Monday, August 19, 2019

Comments by diaspora

Showing 2 of 2 comments.

  • No kidding. Did you read the article on Marxism and mental health? (I haven’t experienced psychosis, but major depressive disorder, generalized anxiety disorder, PTSD, etc.. and am on SSDI due to that shit combined with chronic physical illness) but feel the same way. Actually I question anyone’s sanity who doesn’t question the fact that the labor they have to do just to survive is what maintains and increases some other person’s billions. Ability to work shouldn’t be seen as a sign of health.

  • This made sense until this line towards the end: “Lastly, a longer duration of untreated psychosis (DUP) was associated with poorer outcome.”

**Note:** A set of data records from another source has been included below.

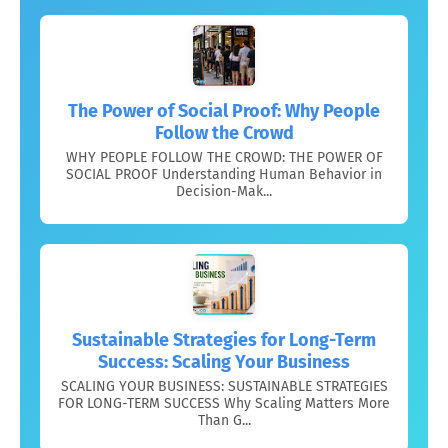
The Power of Social Proof: Why People
Follow the Crowd
WHY PEOPLE FOLLOW THE CROWD: THE POWER OF
SOCIAL PROOF Understanding Human Behavior in
Decision-Mak...
Sustainable Strategies for Long-Term
Success: Scaling Your Business
SCALING YOUR BUSINESS: SUSTAINABLE STRATEGIES
FOR LONG-TERM SUCCESS Why Scaling Matters More
Than G...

    So, outcomes are better 10 years post-diagnosis if you were first on drugs– for how long?– and then not? Rather than if you were never on drugs? So it’s beneficial to take them when you’re first diagnosed and in a very acute phase, but not longterm? Or is it better to never take them, and to have had non-drug treatment, but still treatment of some kind? Maybe such conclusions can’t be drawn from this study. I’ve read the book Mad In America and it’s quite convincing that being on any psychotropics for more than a short-term period does more harm than good. But I’m not sure if this study shows that being on them briefly is more beneficial longterm than never taking them. So I’m not quite sure what the takeaway is here, yet at the same time am always glad when drugs are exposed as being harmful longterm, and that they are far from being cures.

    In the US there is virtually no non-drug treatment you can get without also being on drugs. Psychiatrists will tell you they won’t even see you if you refuse to take drugs.